Sekilas Tentang Kredit Sindikasi

Tahun lalu pada semester genap saya disibukkan dengan berbagai kepanitiaan diberbagai workshop. Sampai tibalah giliran saya sebagai salah satu anggota Biro Diklat untuk mengadakan workshop dengan law firm terkemuka, untuk mahasiswa Fakultas Hukum Universitas Padjadjaran (FH UNPAD).

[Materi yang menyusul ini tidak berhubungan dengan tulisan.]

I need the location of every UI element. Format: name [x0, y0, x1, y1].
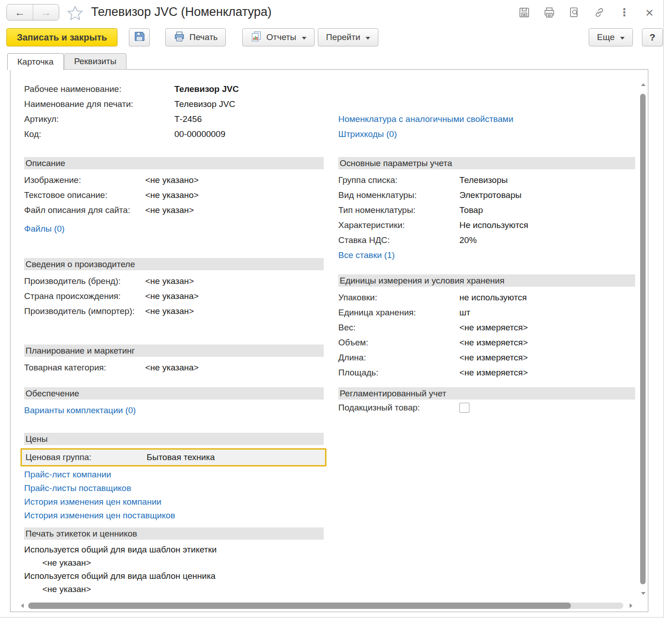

Banyak sekali rintangan dan tantangan untuk dapat mengadakan workshop ini, hingga akhirnya kepanitiaan yang saya ketuai berhasil menyelenggarakan “Workshop Perbankan 2007 : Syndicated Loan” in asssociation with Soewito Suhardiman Eddymurthy Kardono atau dikenal dengan SSEK ‘Indonesian Legal Consultant’ yang telah dinobatkan 2 kali berturut – turut sebagai Law Fim of The Year 2006 & 2007. Dengan pembicara pada workshop ini antara lain Bapak Mohamad Kadri, Bapak Eko Prasetio dan Ibu Melati Siregar . Sungguh suatu kebanggaan bisa bekerja sama dengan SSEK, tak lupa ucapan terima kasih saya sampaikan kepada Ibu Ade B Adamy dan Ibu Meiny Meirany Rasmin, alumni FH UNPAD yang telah membantu menghubungkan kami dengan SSEK, sehingga workshop ini dapat dilaksanakan.

KREDIT SINDIKASI

Harus dibedakan antara “sindikasi kredit” atau loan syndication dan “kredit sindikasi” atau syndicated loan. Sindikasi kredit adalah suatu sindikasi yang peserta – pesertanya terdiri dari lembaga – lembaga pemberi kredit yang dibentuk dengan tujuan untuk memberikan kredit kepada suatu perusahaan yang memerlukan kredit untuk membiayai suatu proyek. Sedangkan yang dimaksud dengan kredit sindikasi adalah kredit yang diberikan oleh sindikasi kredit.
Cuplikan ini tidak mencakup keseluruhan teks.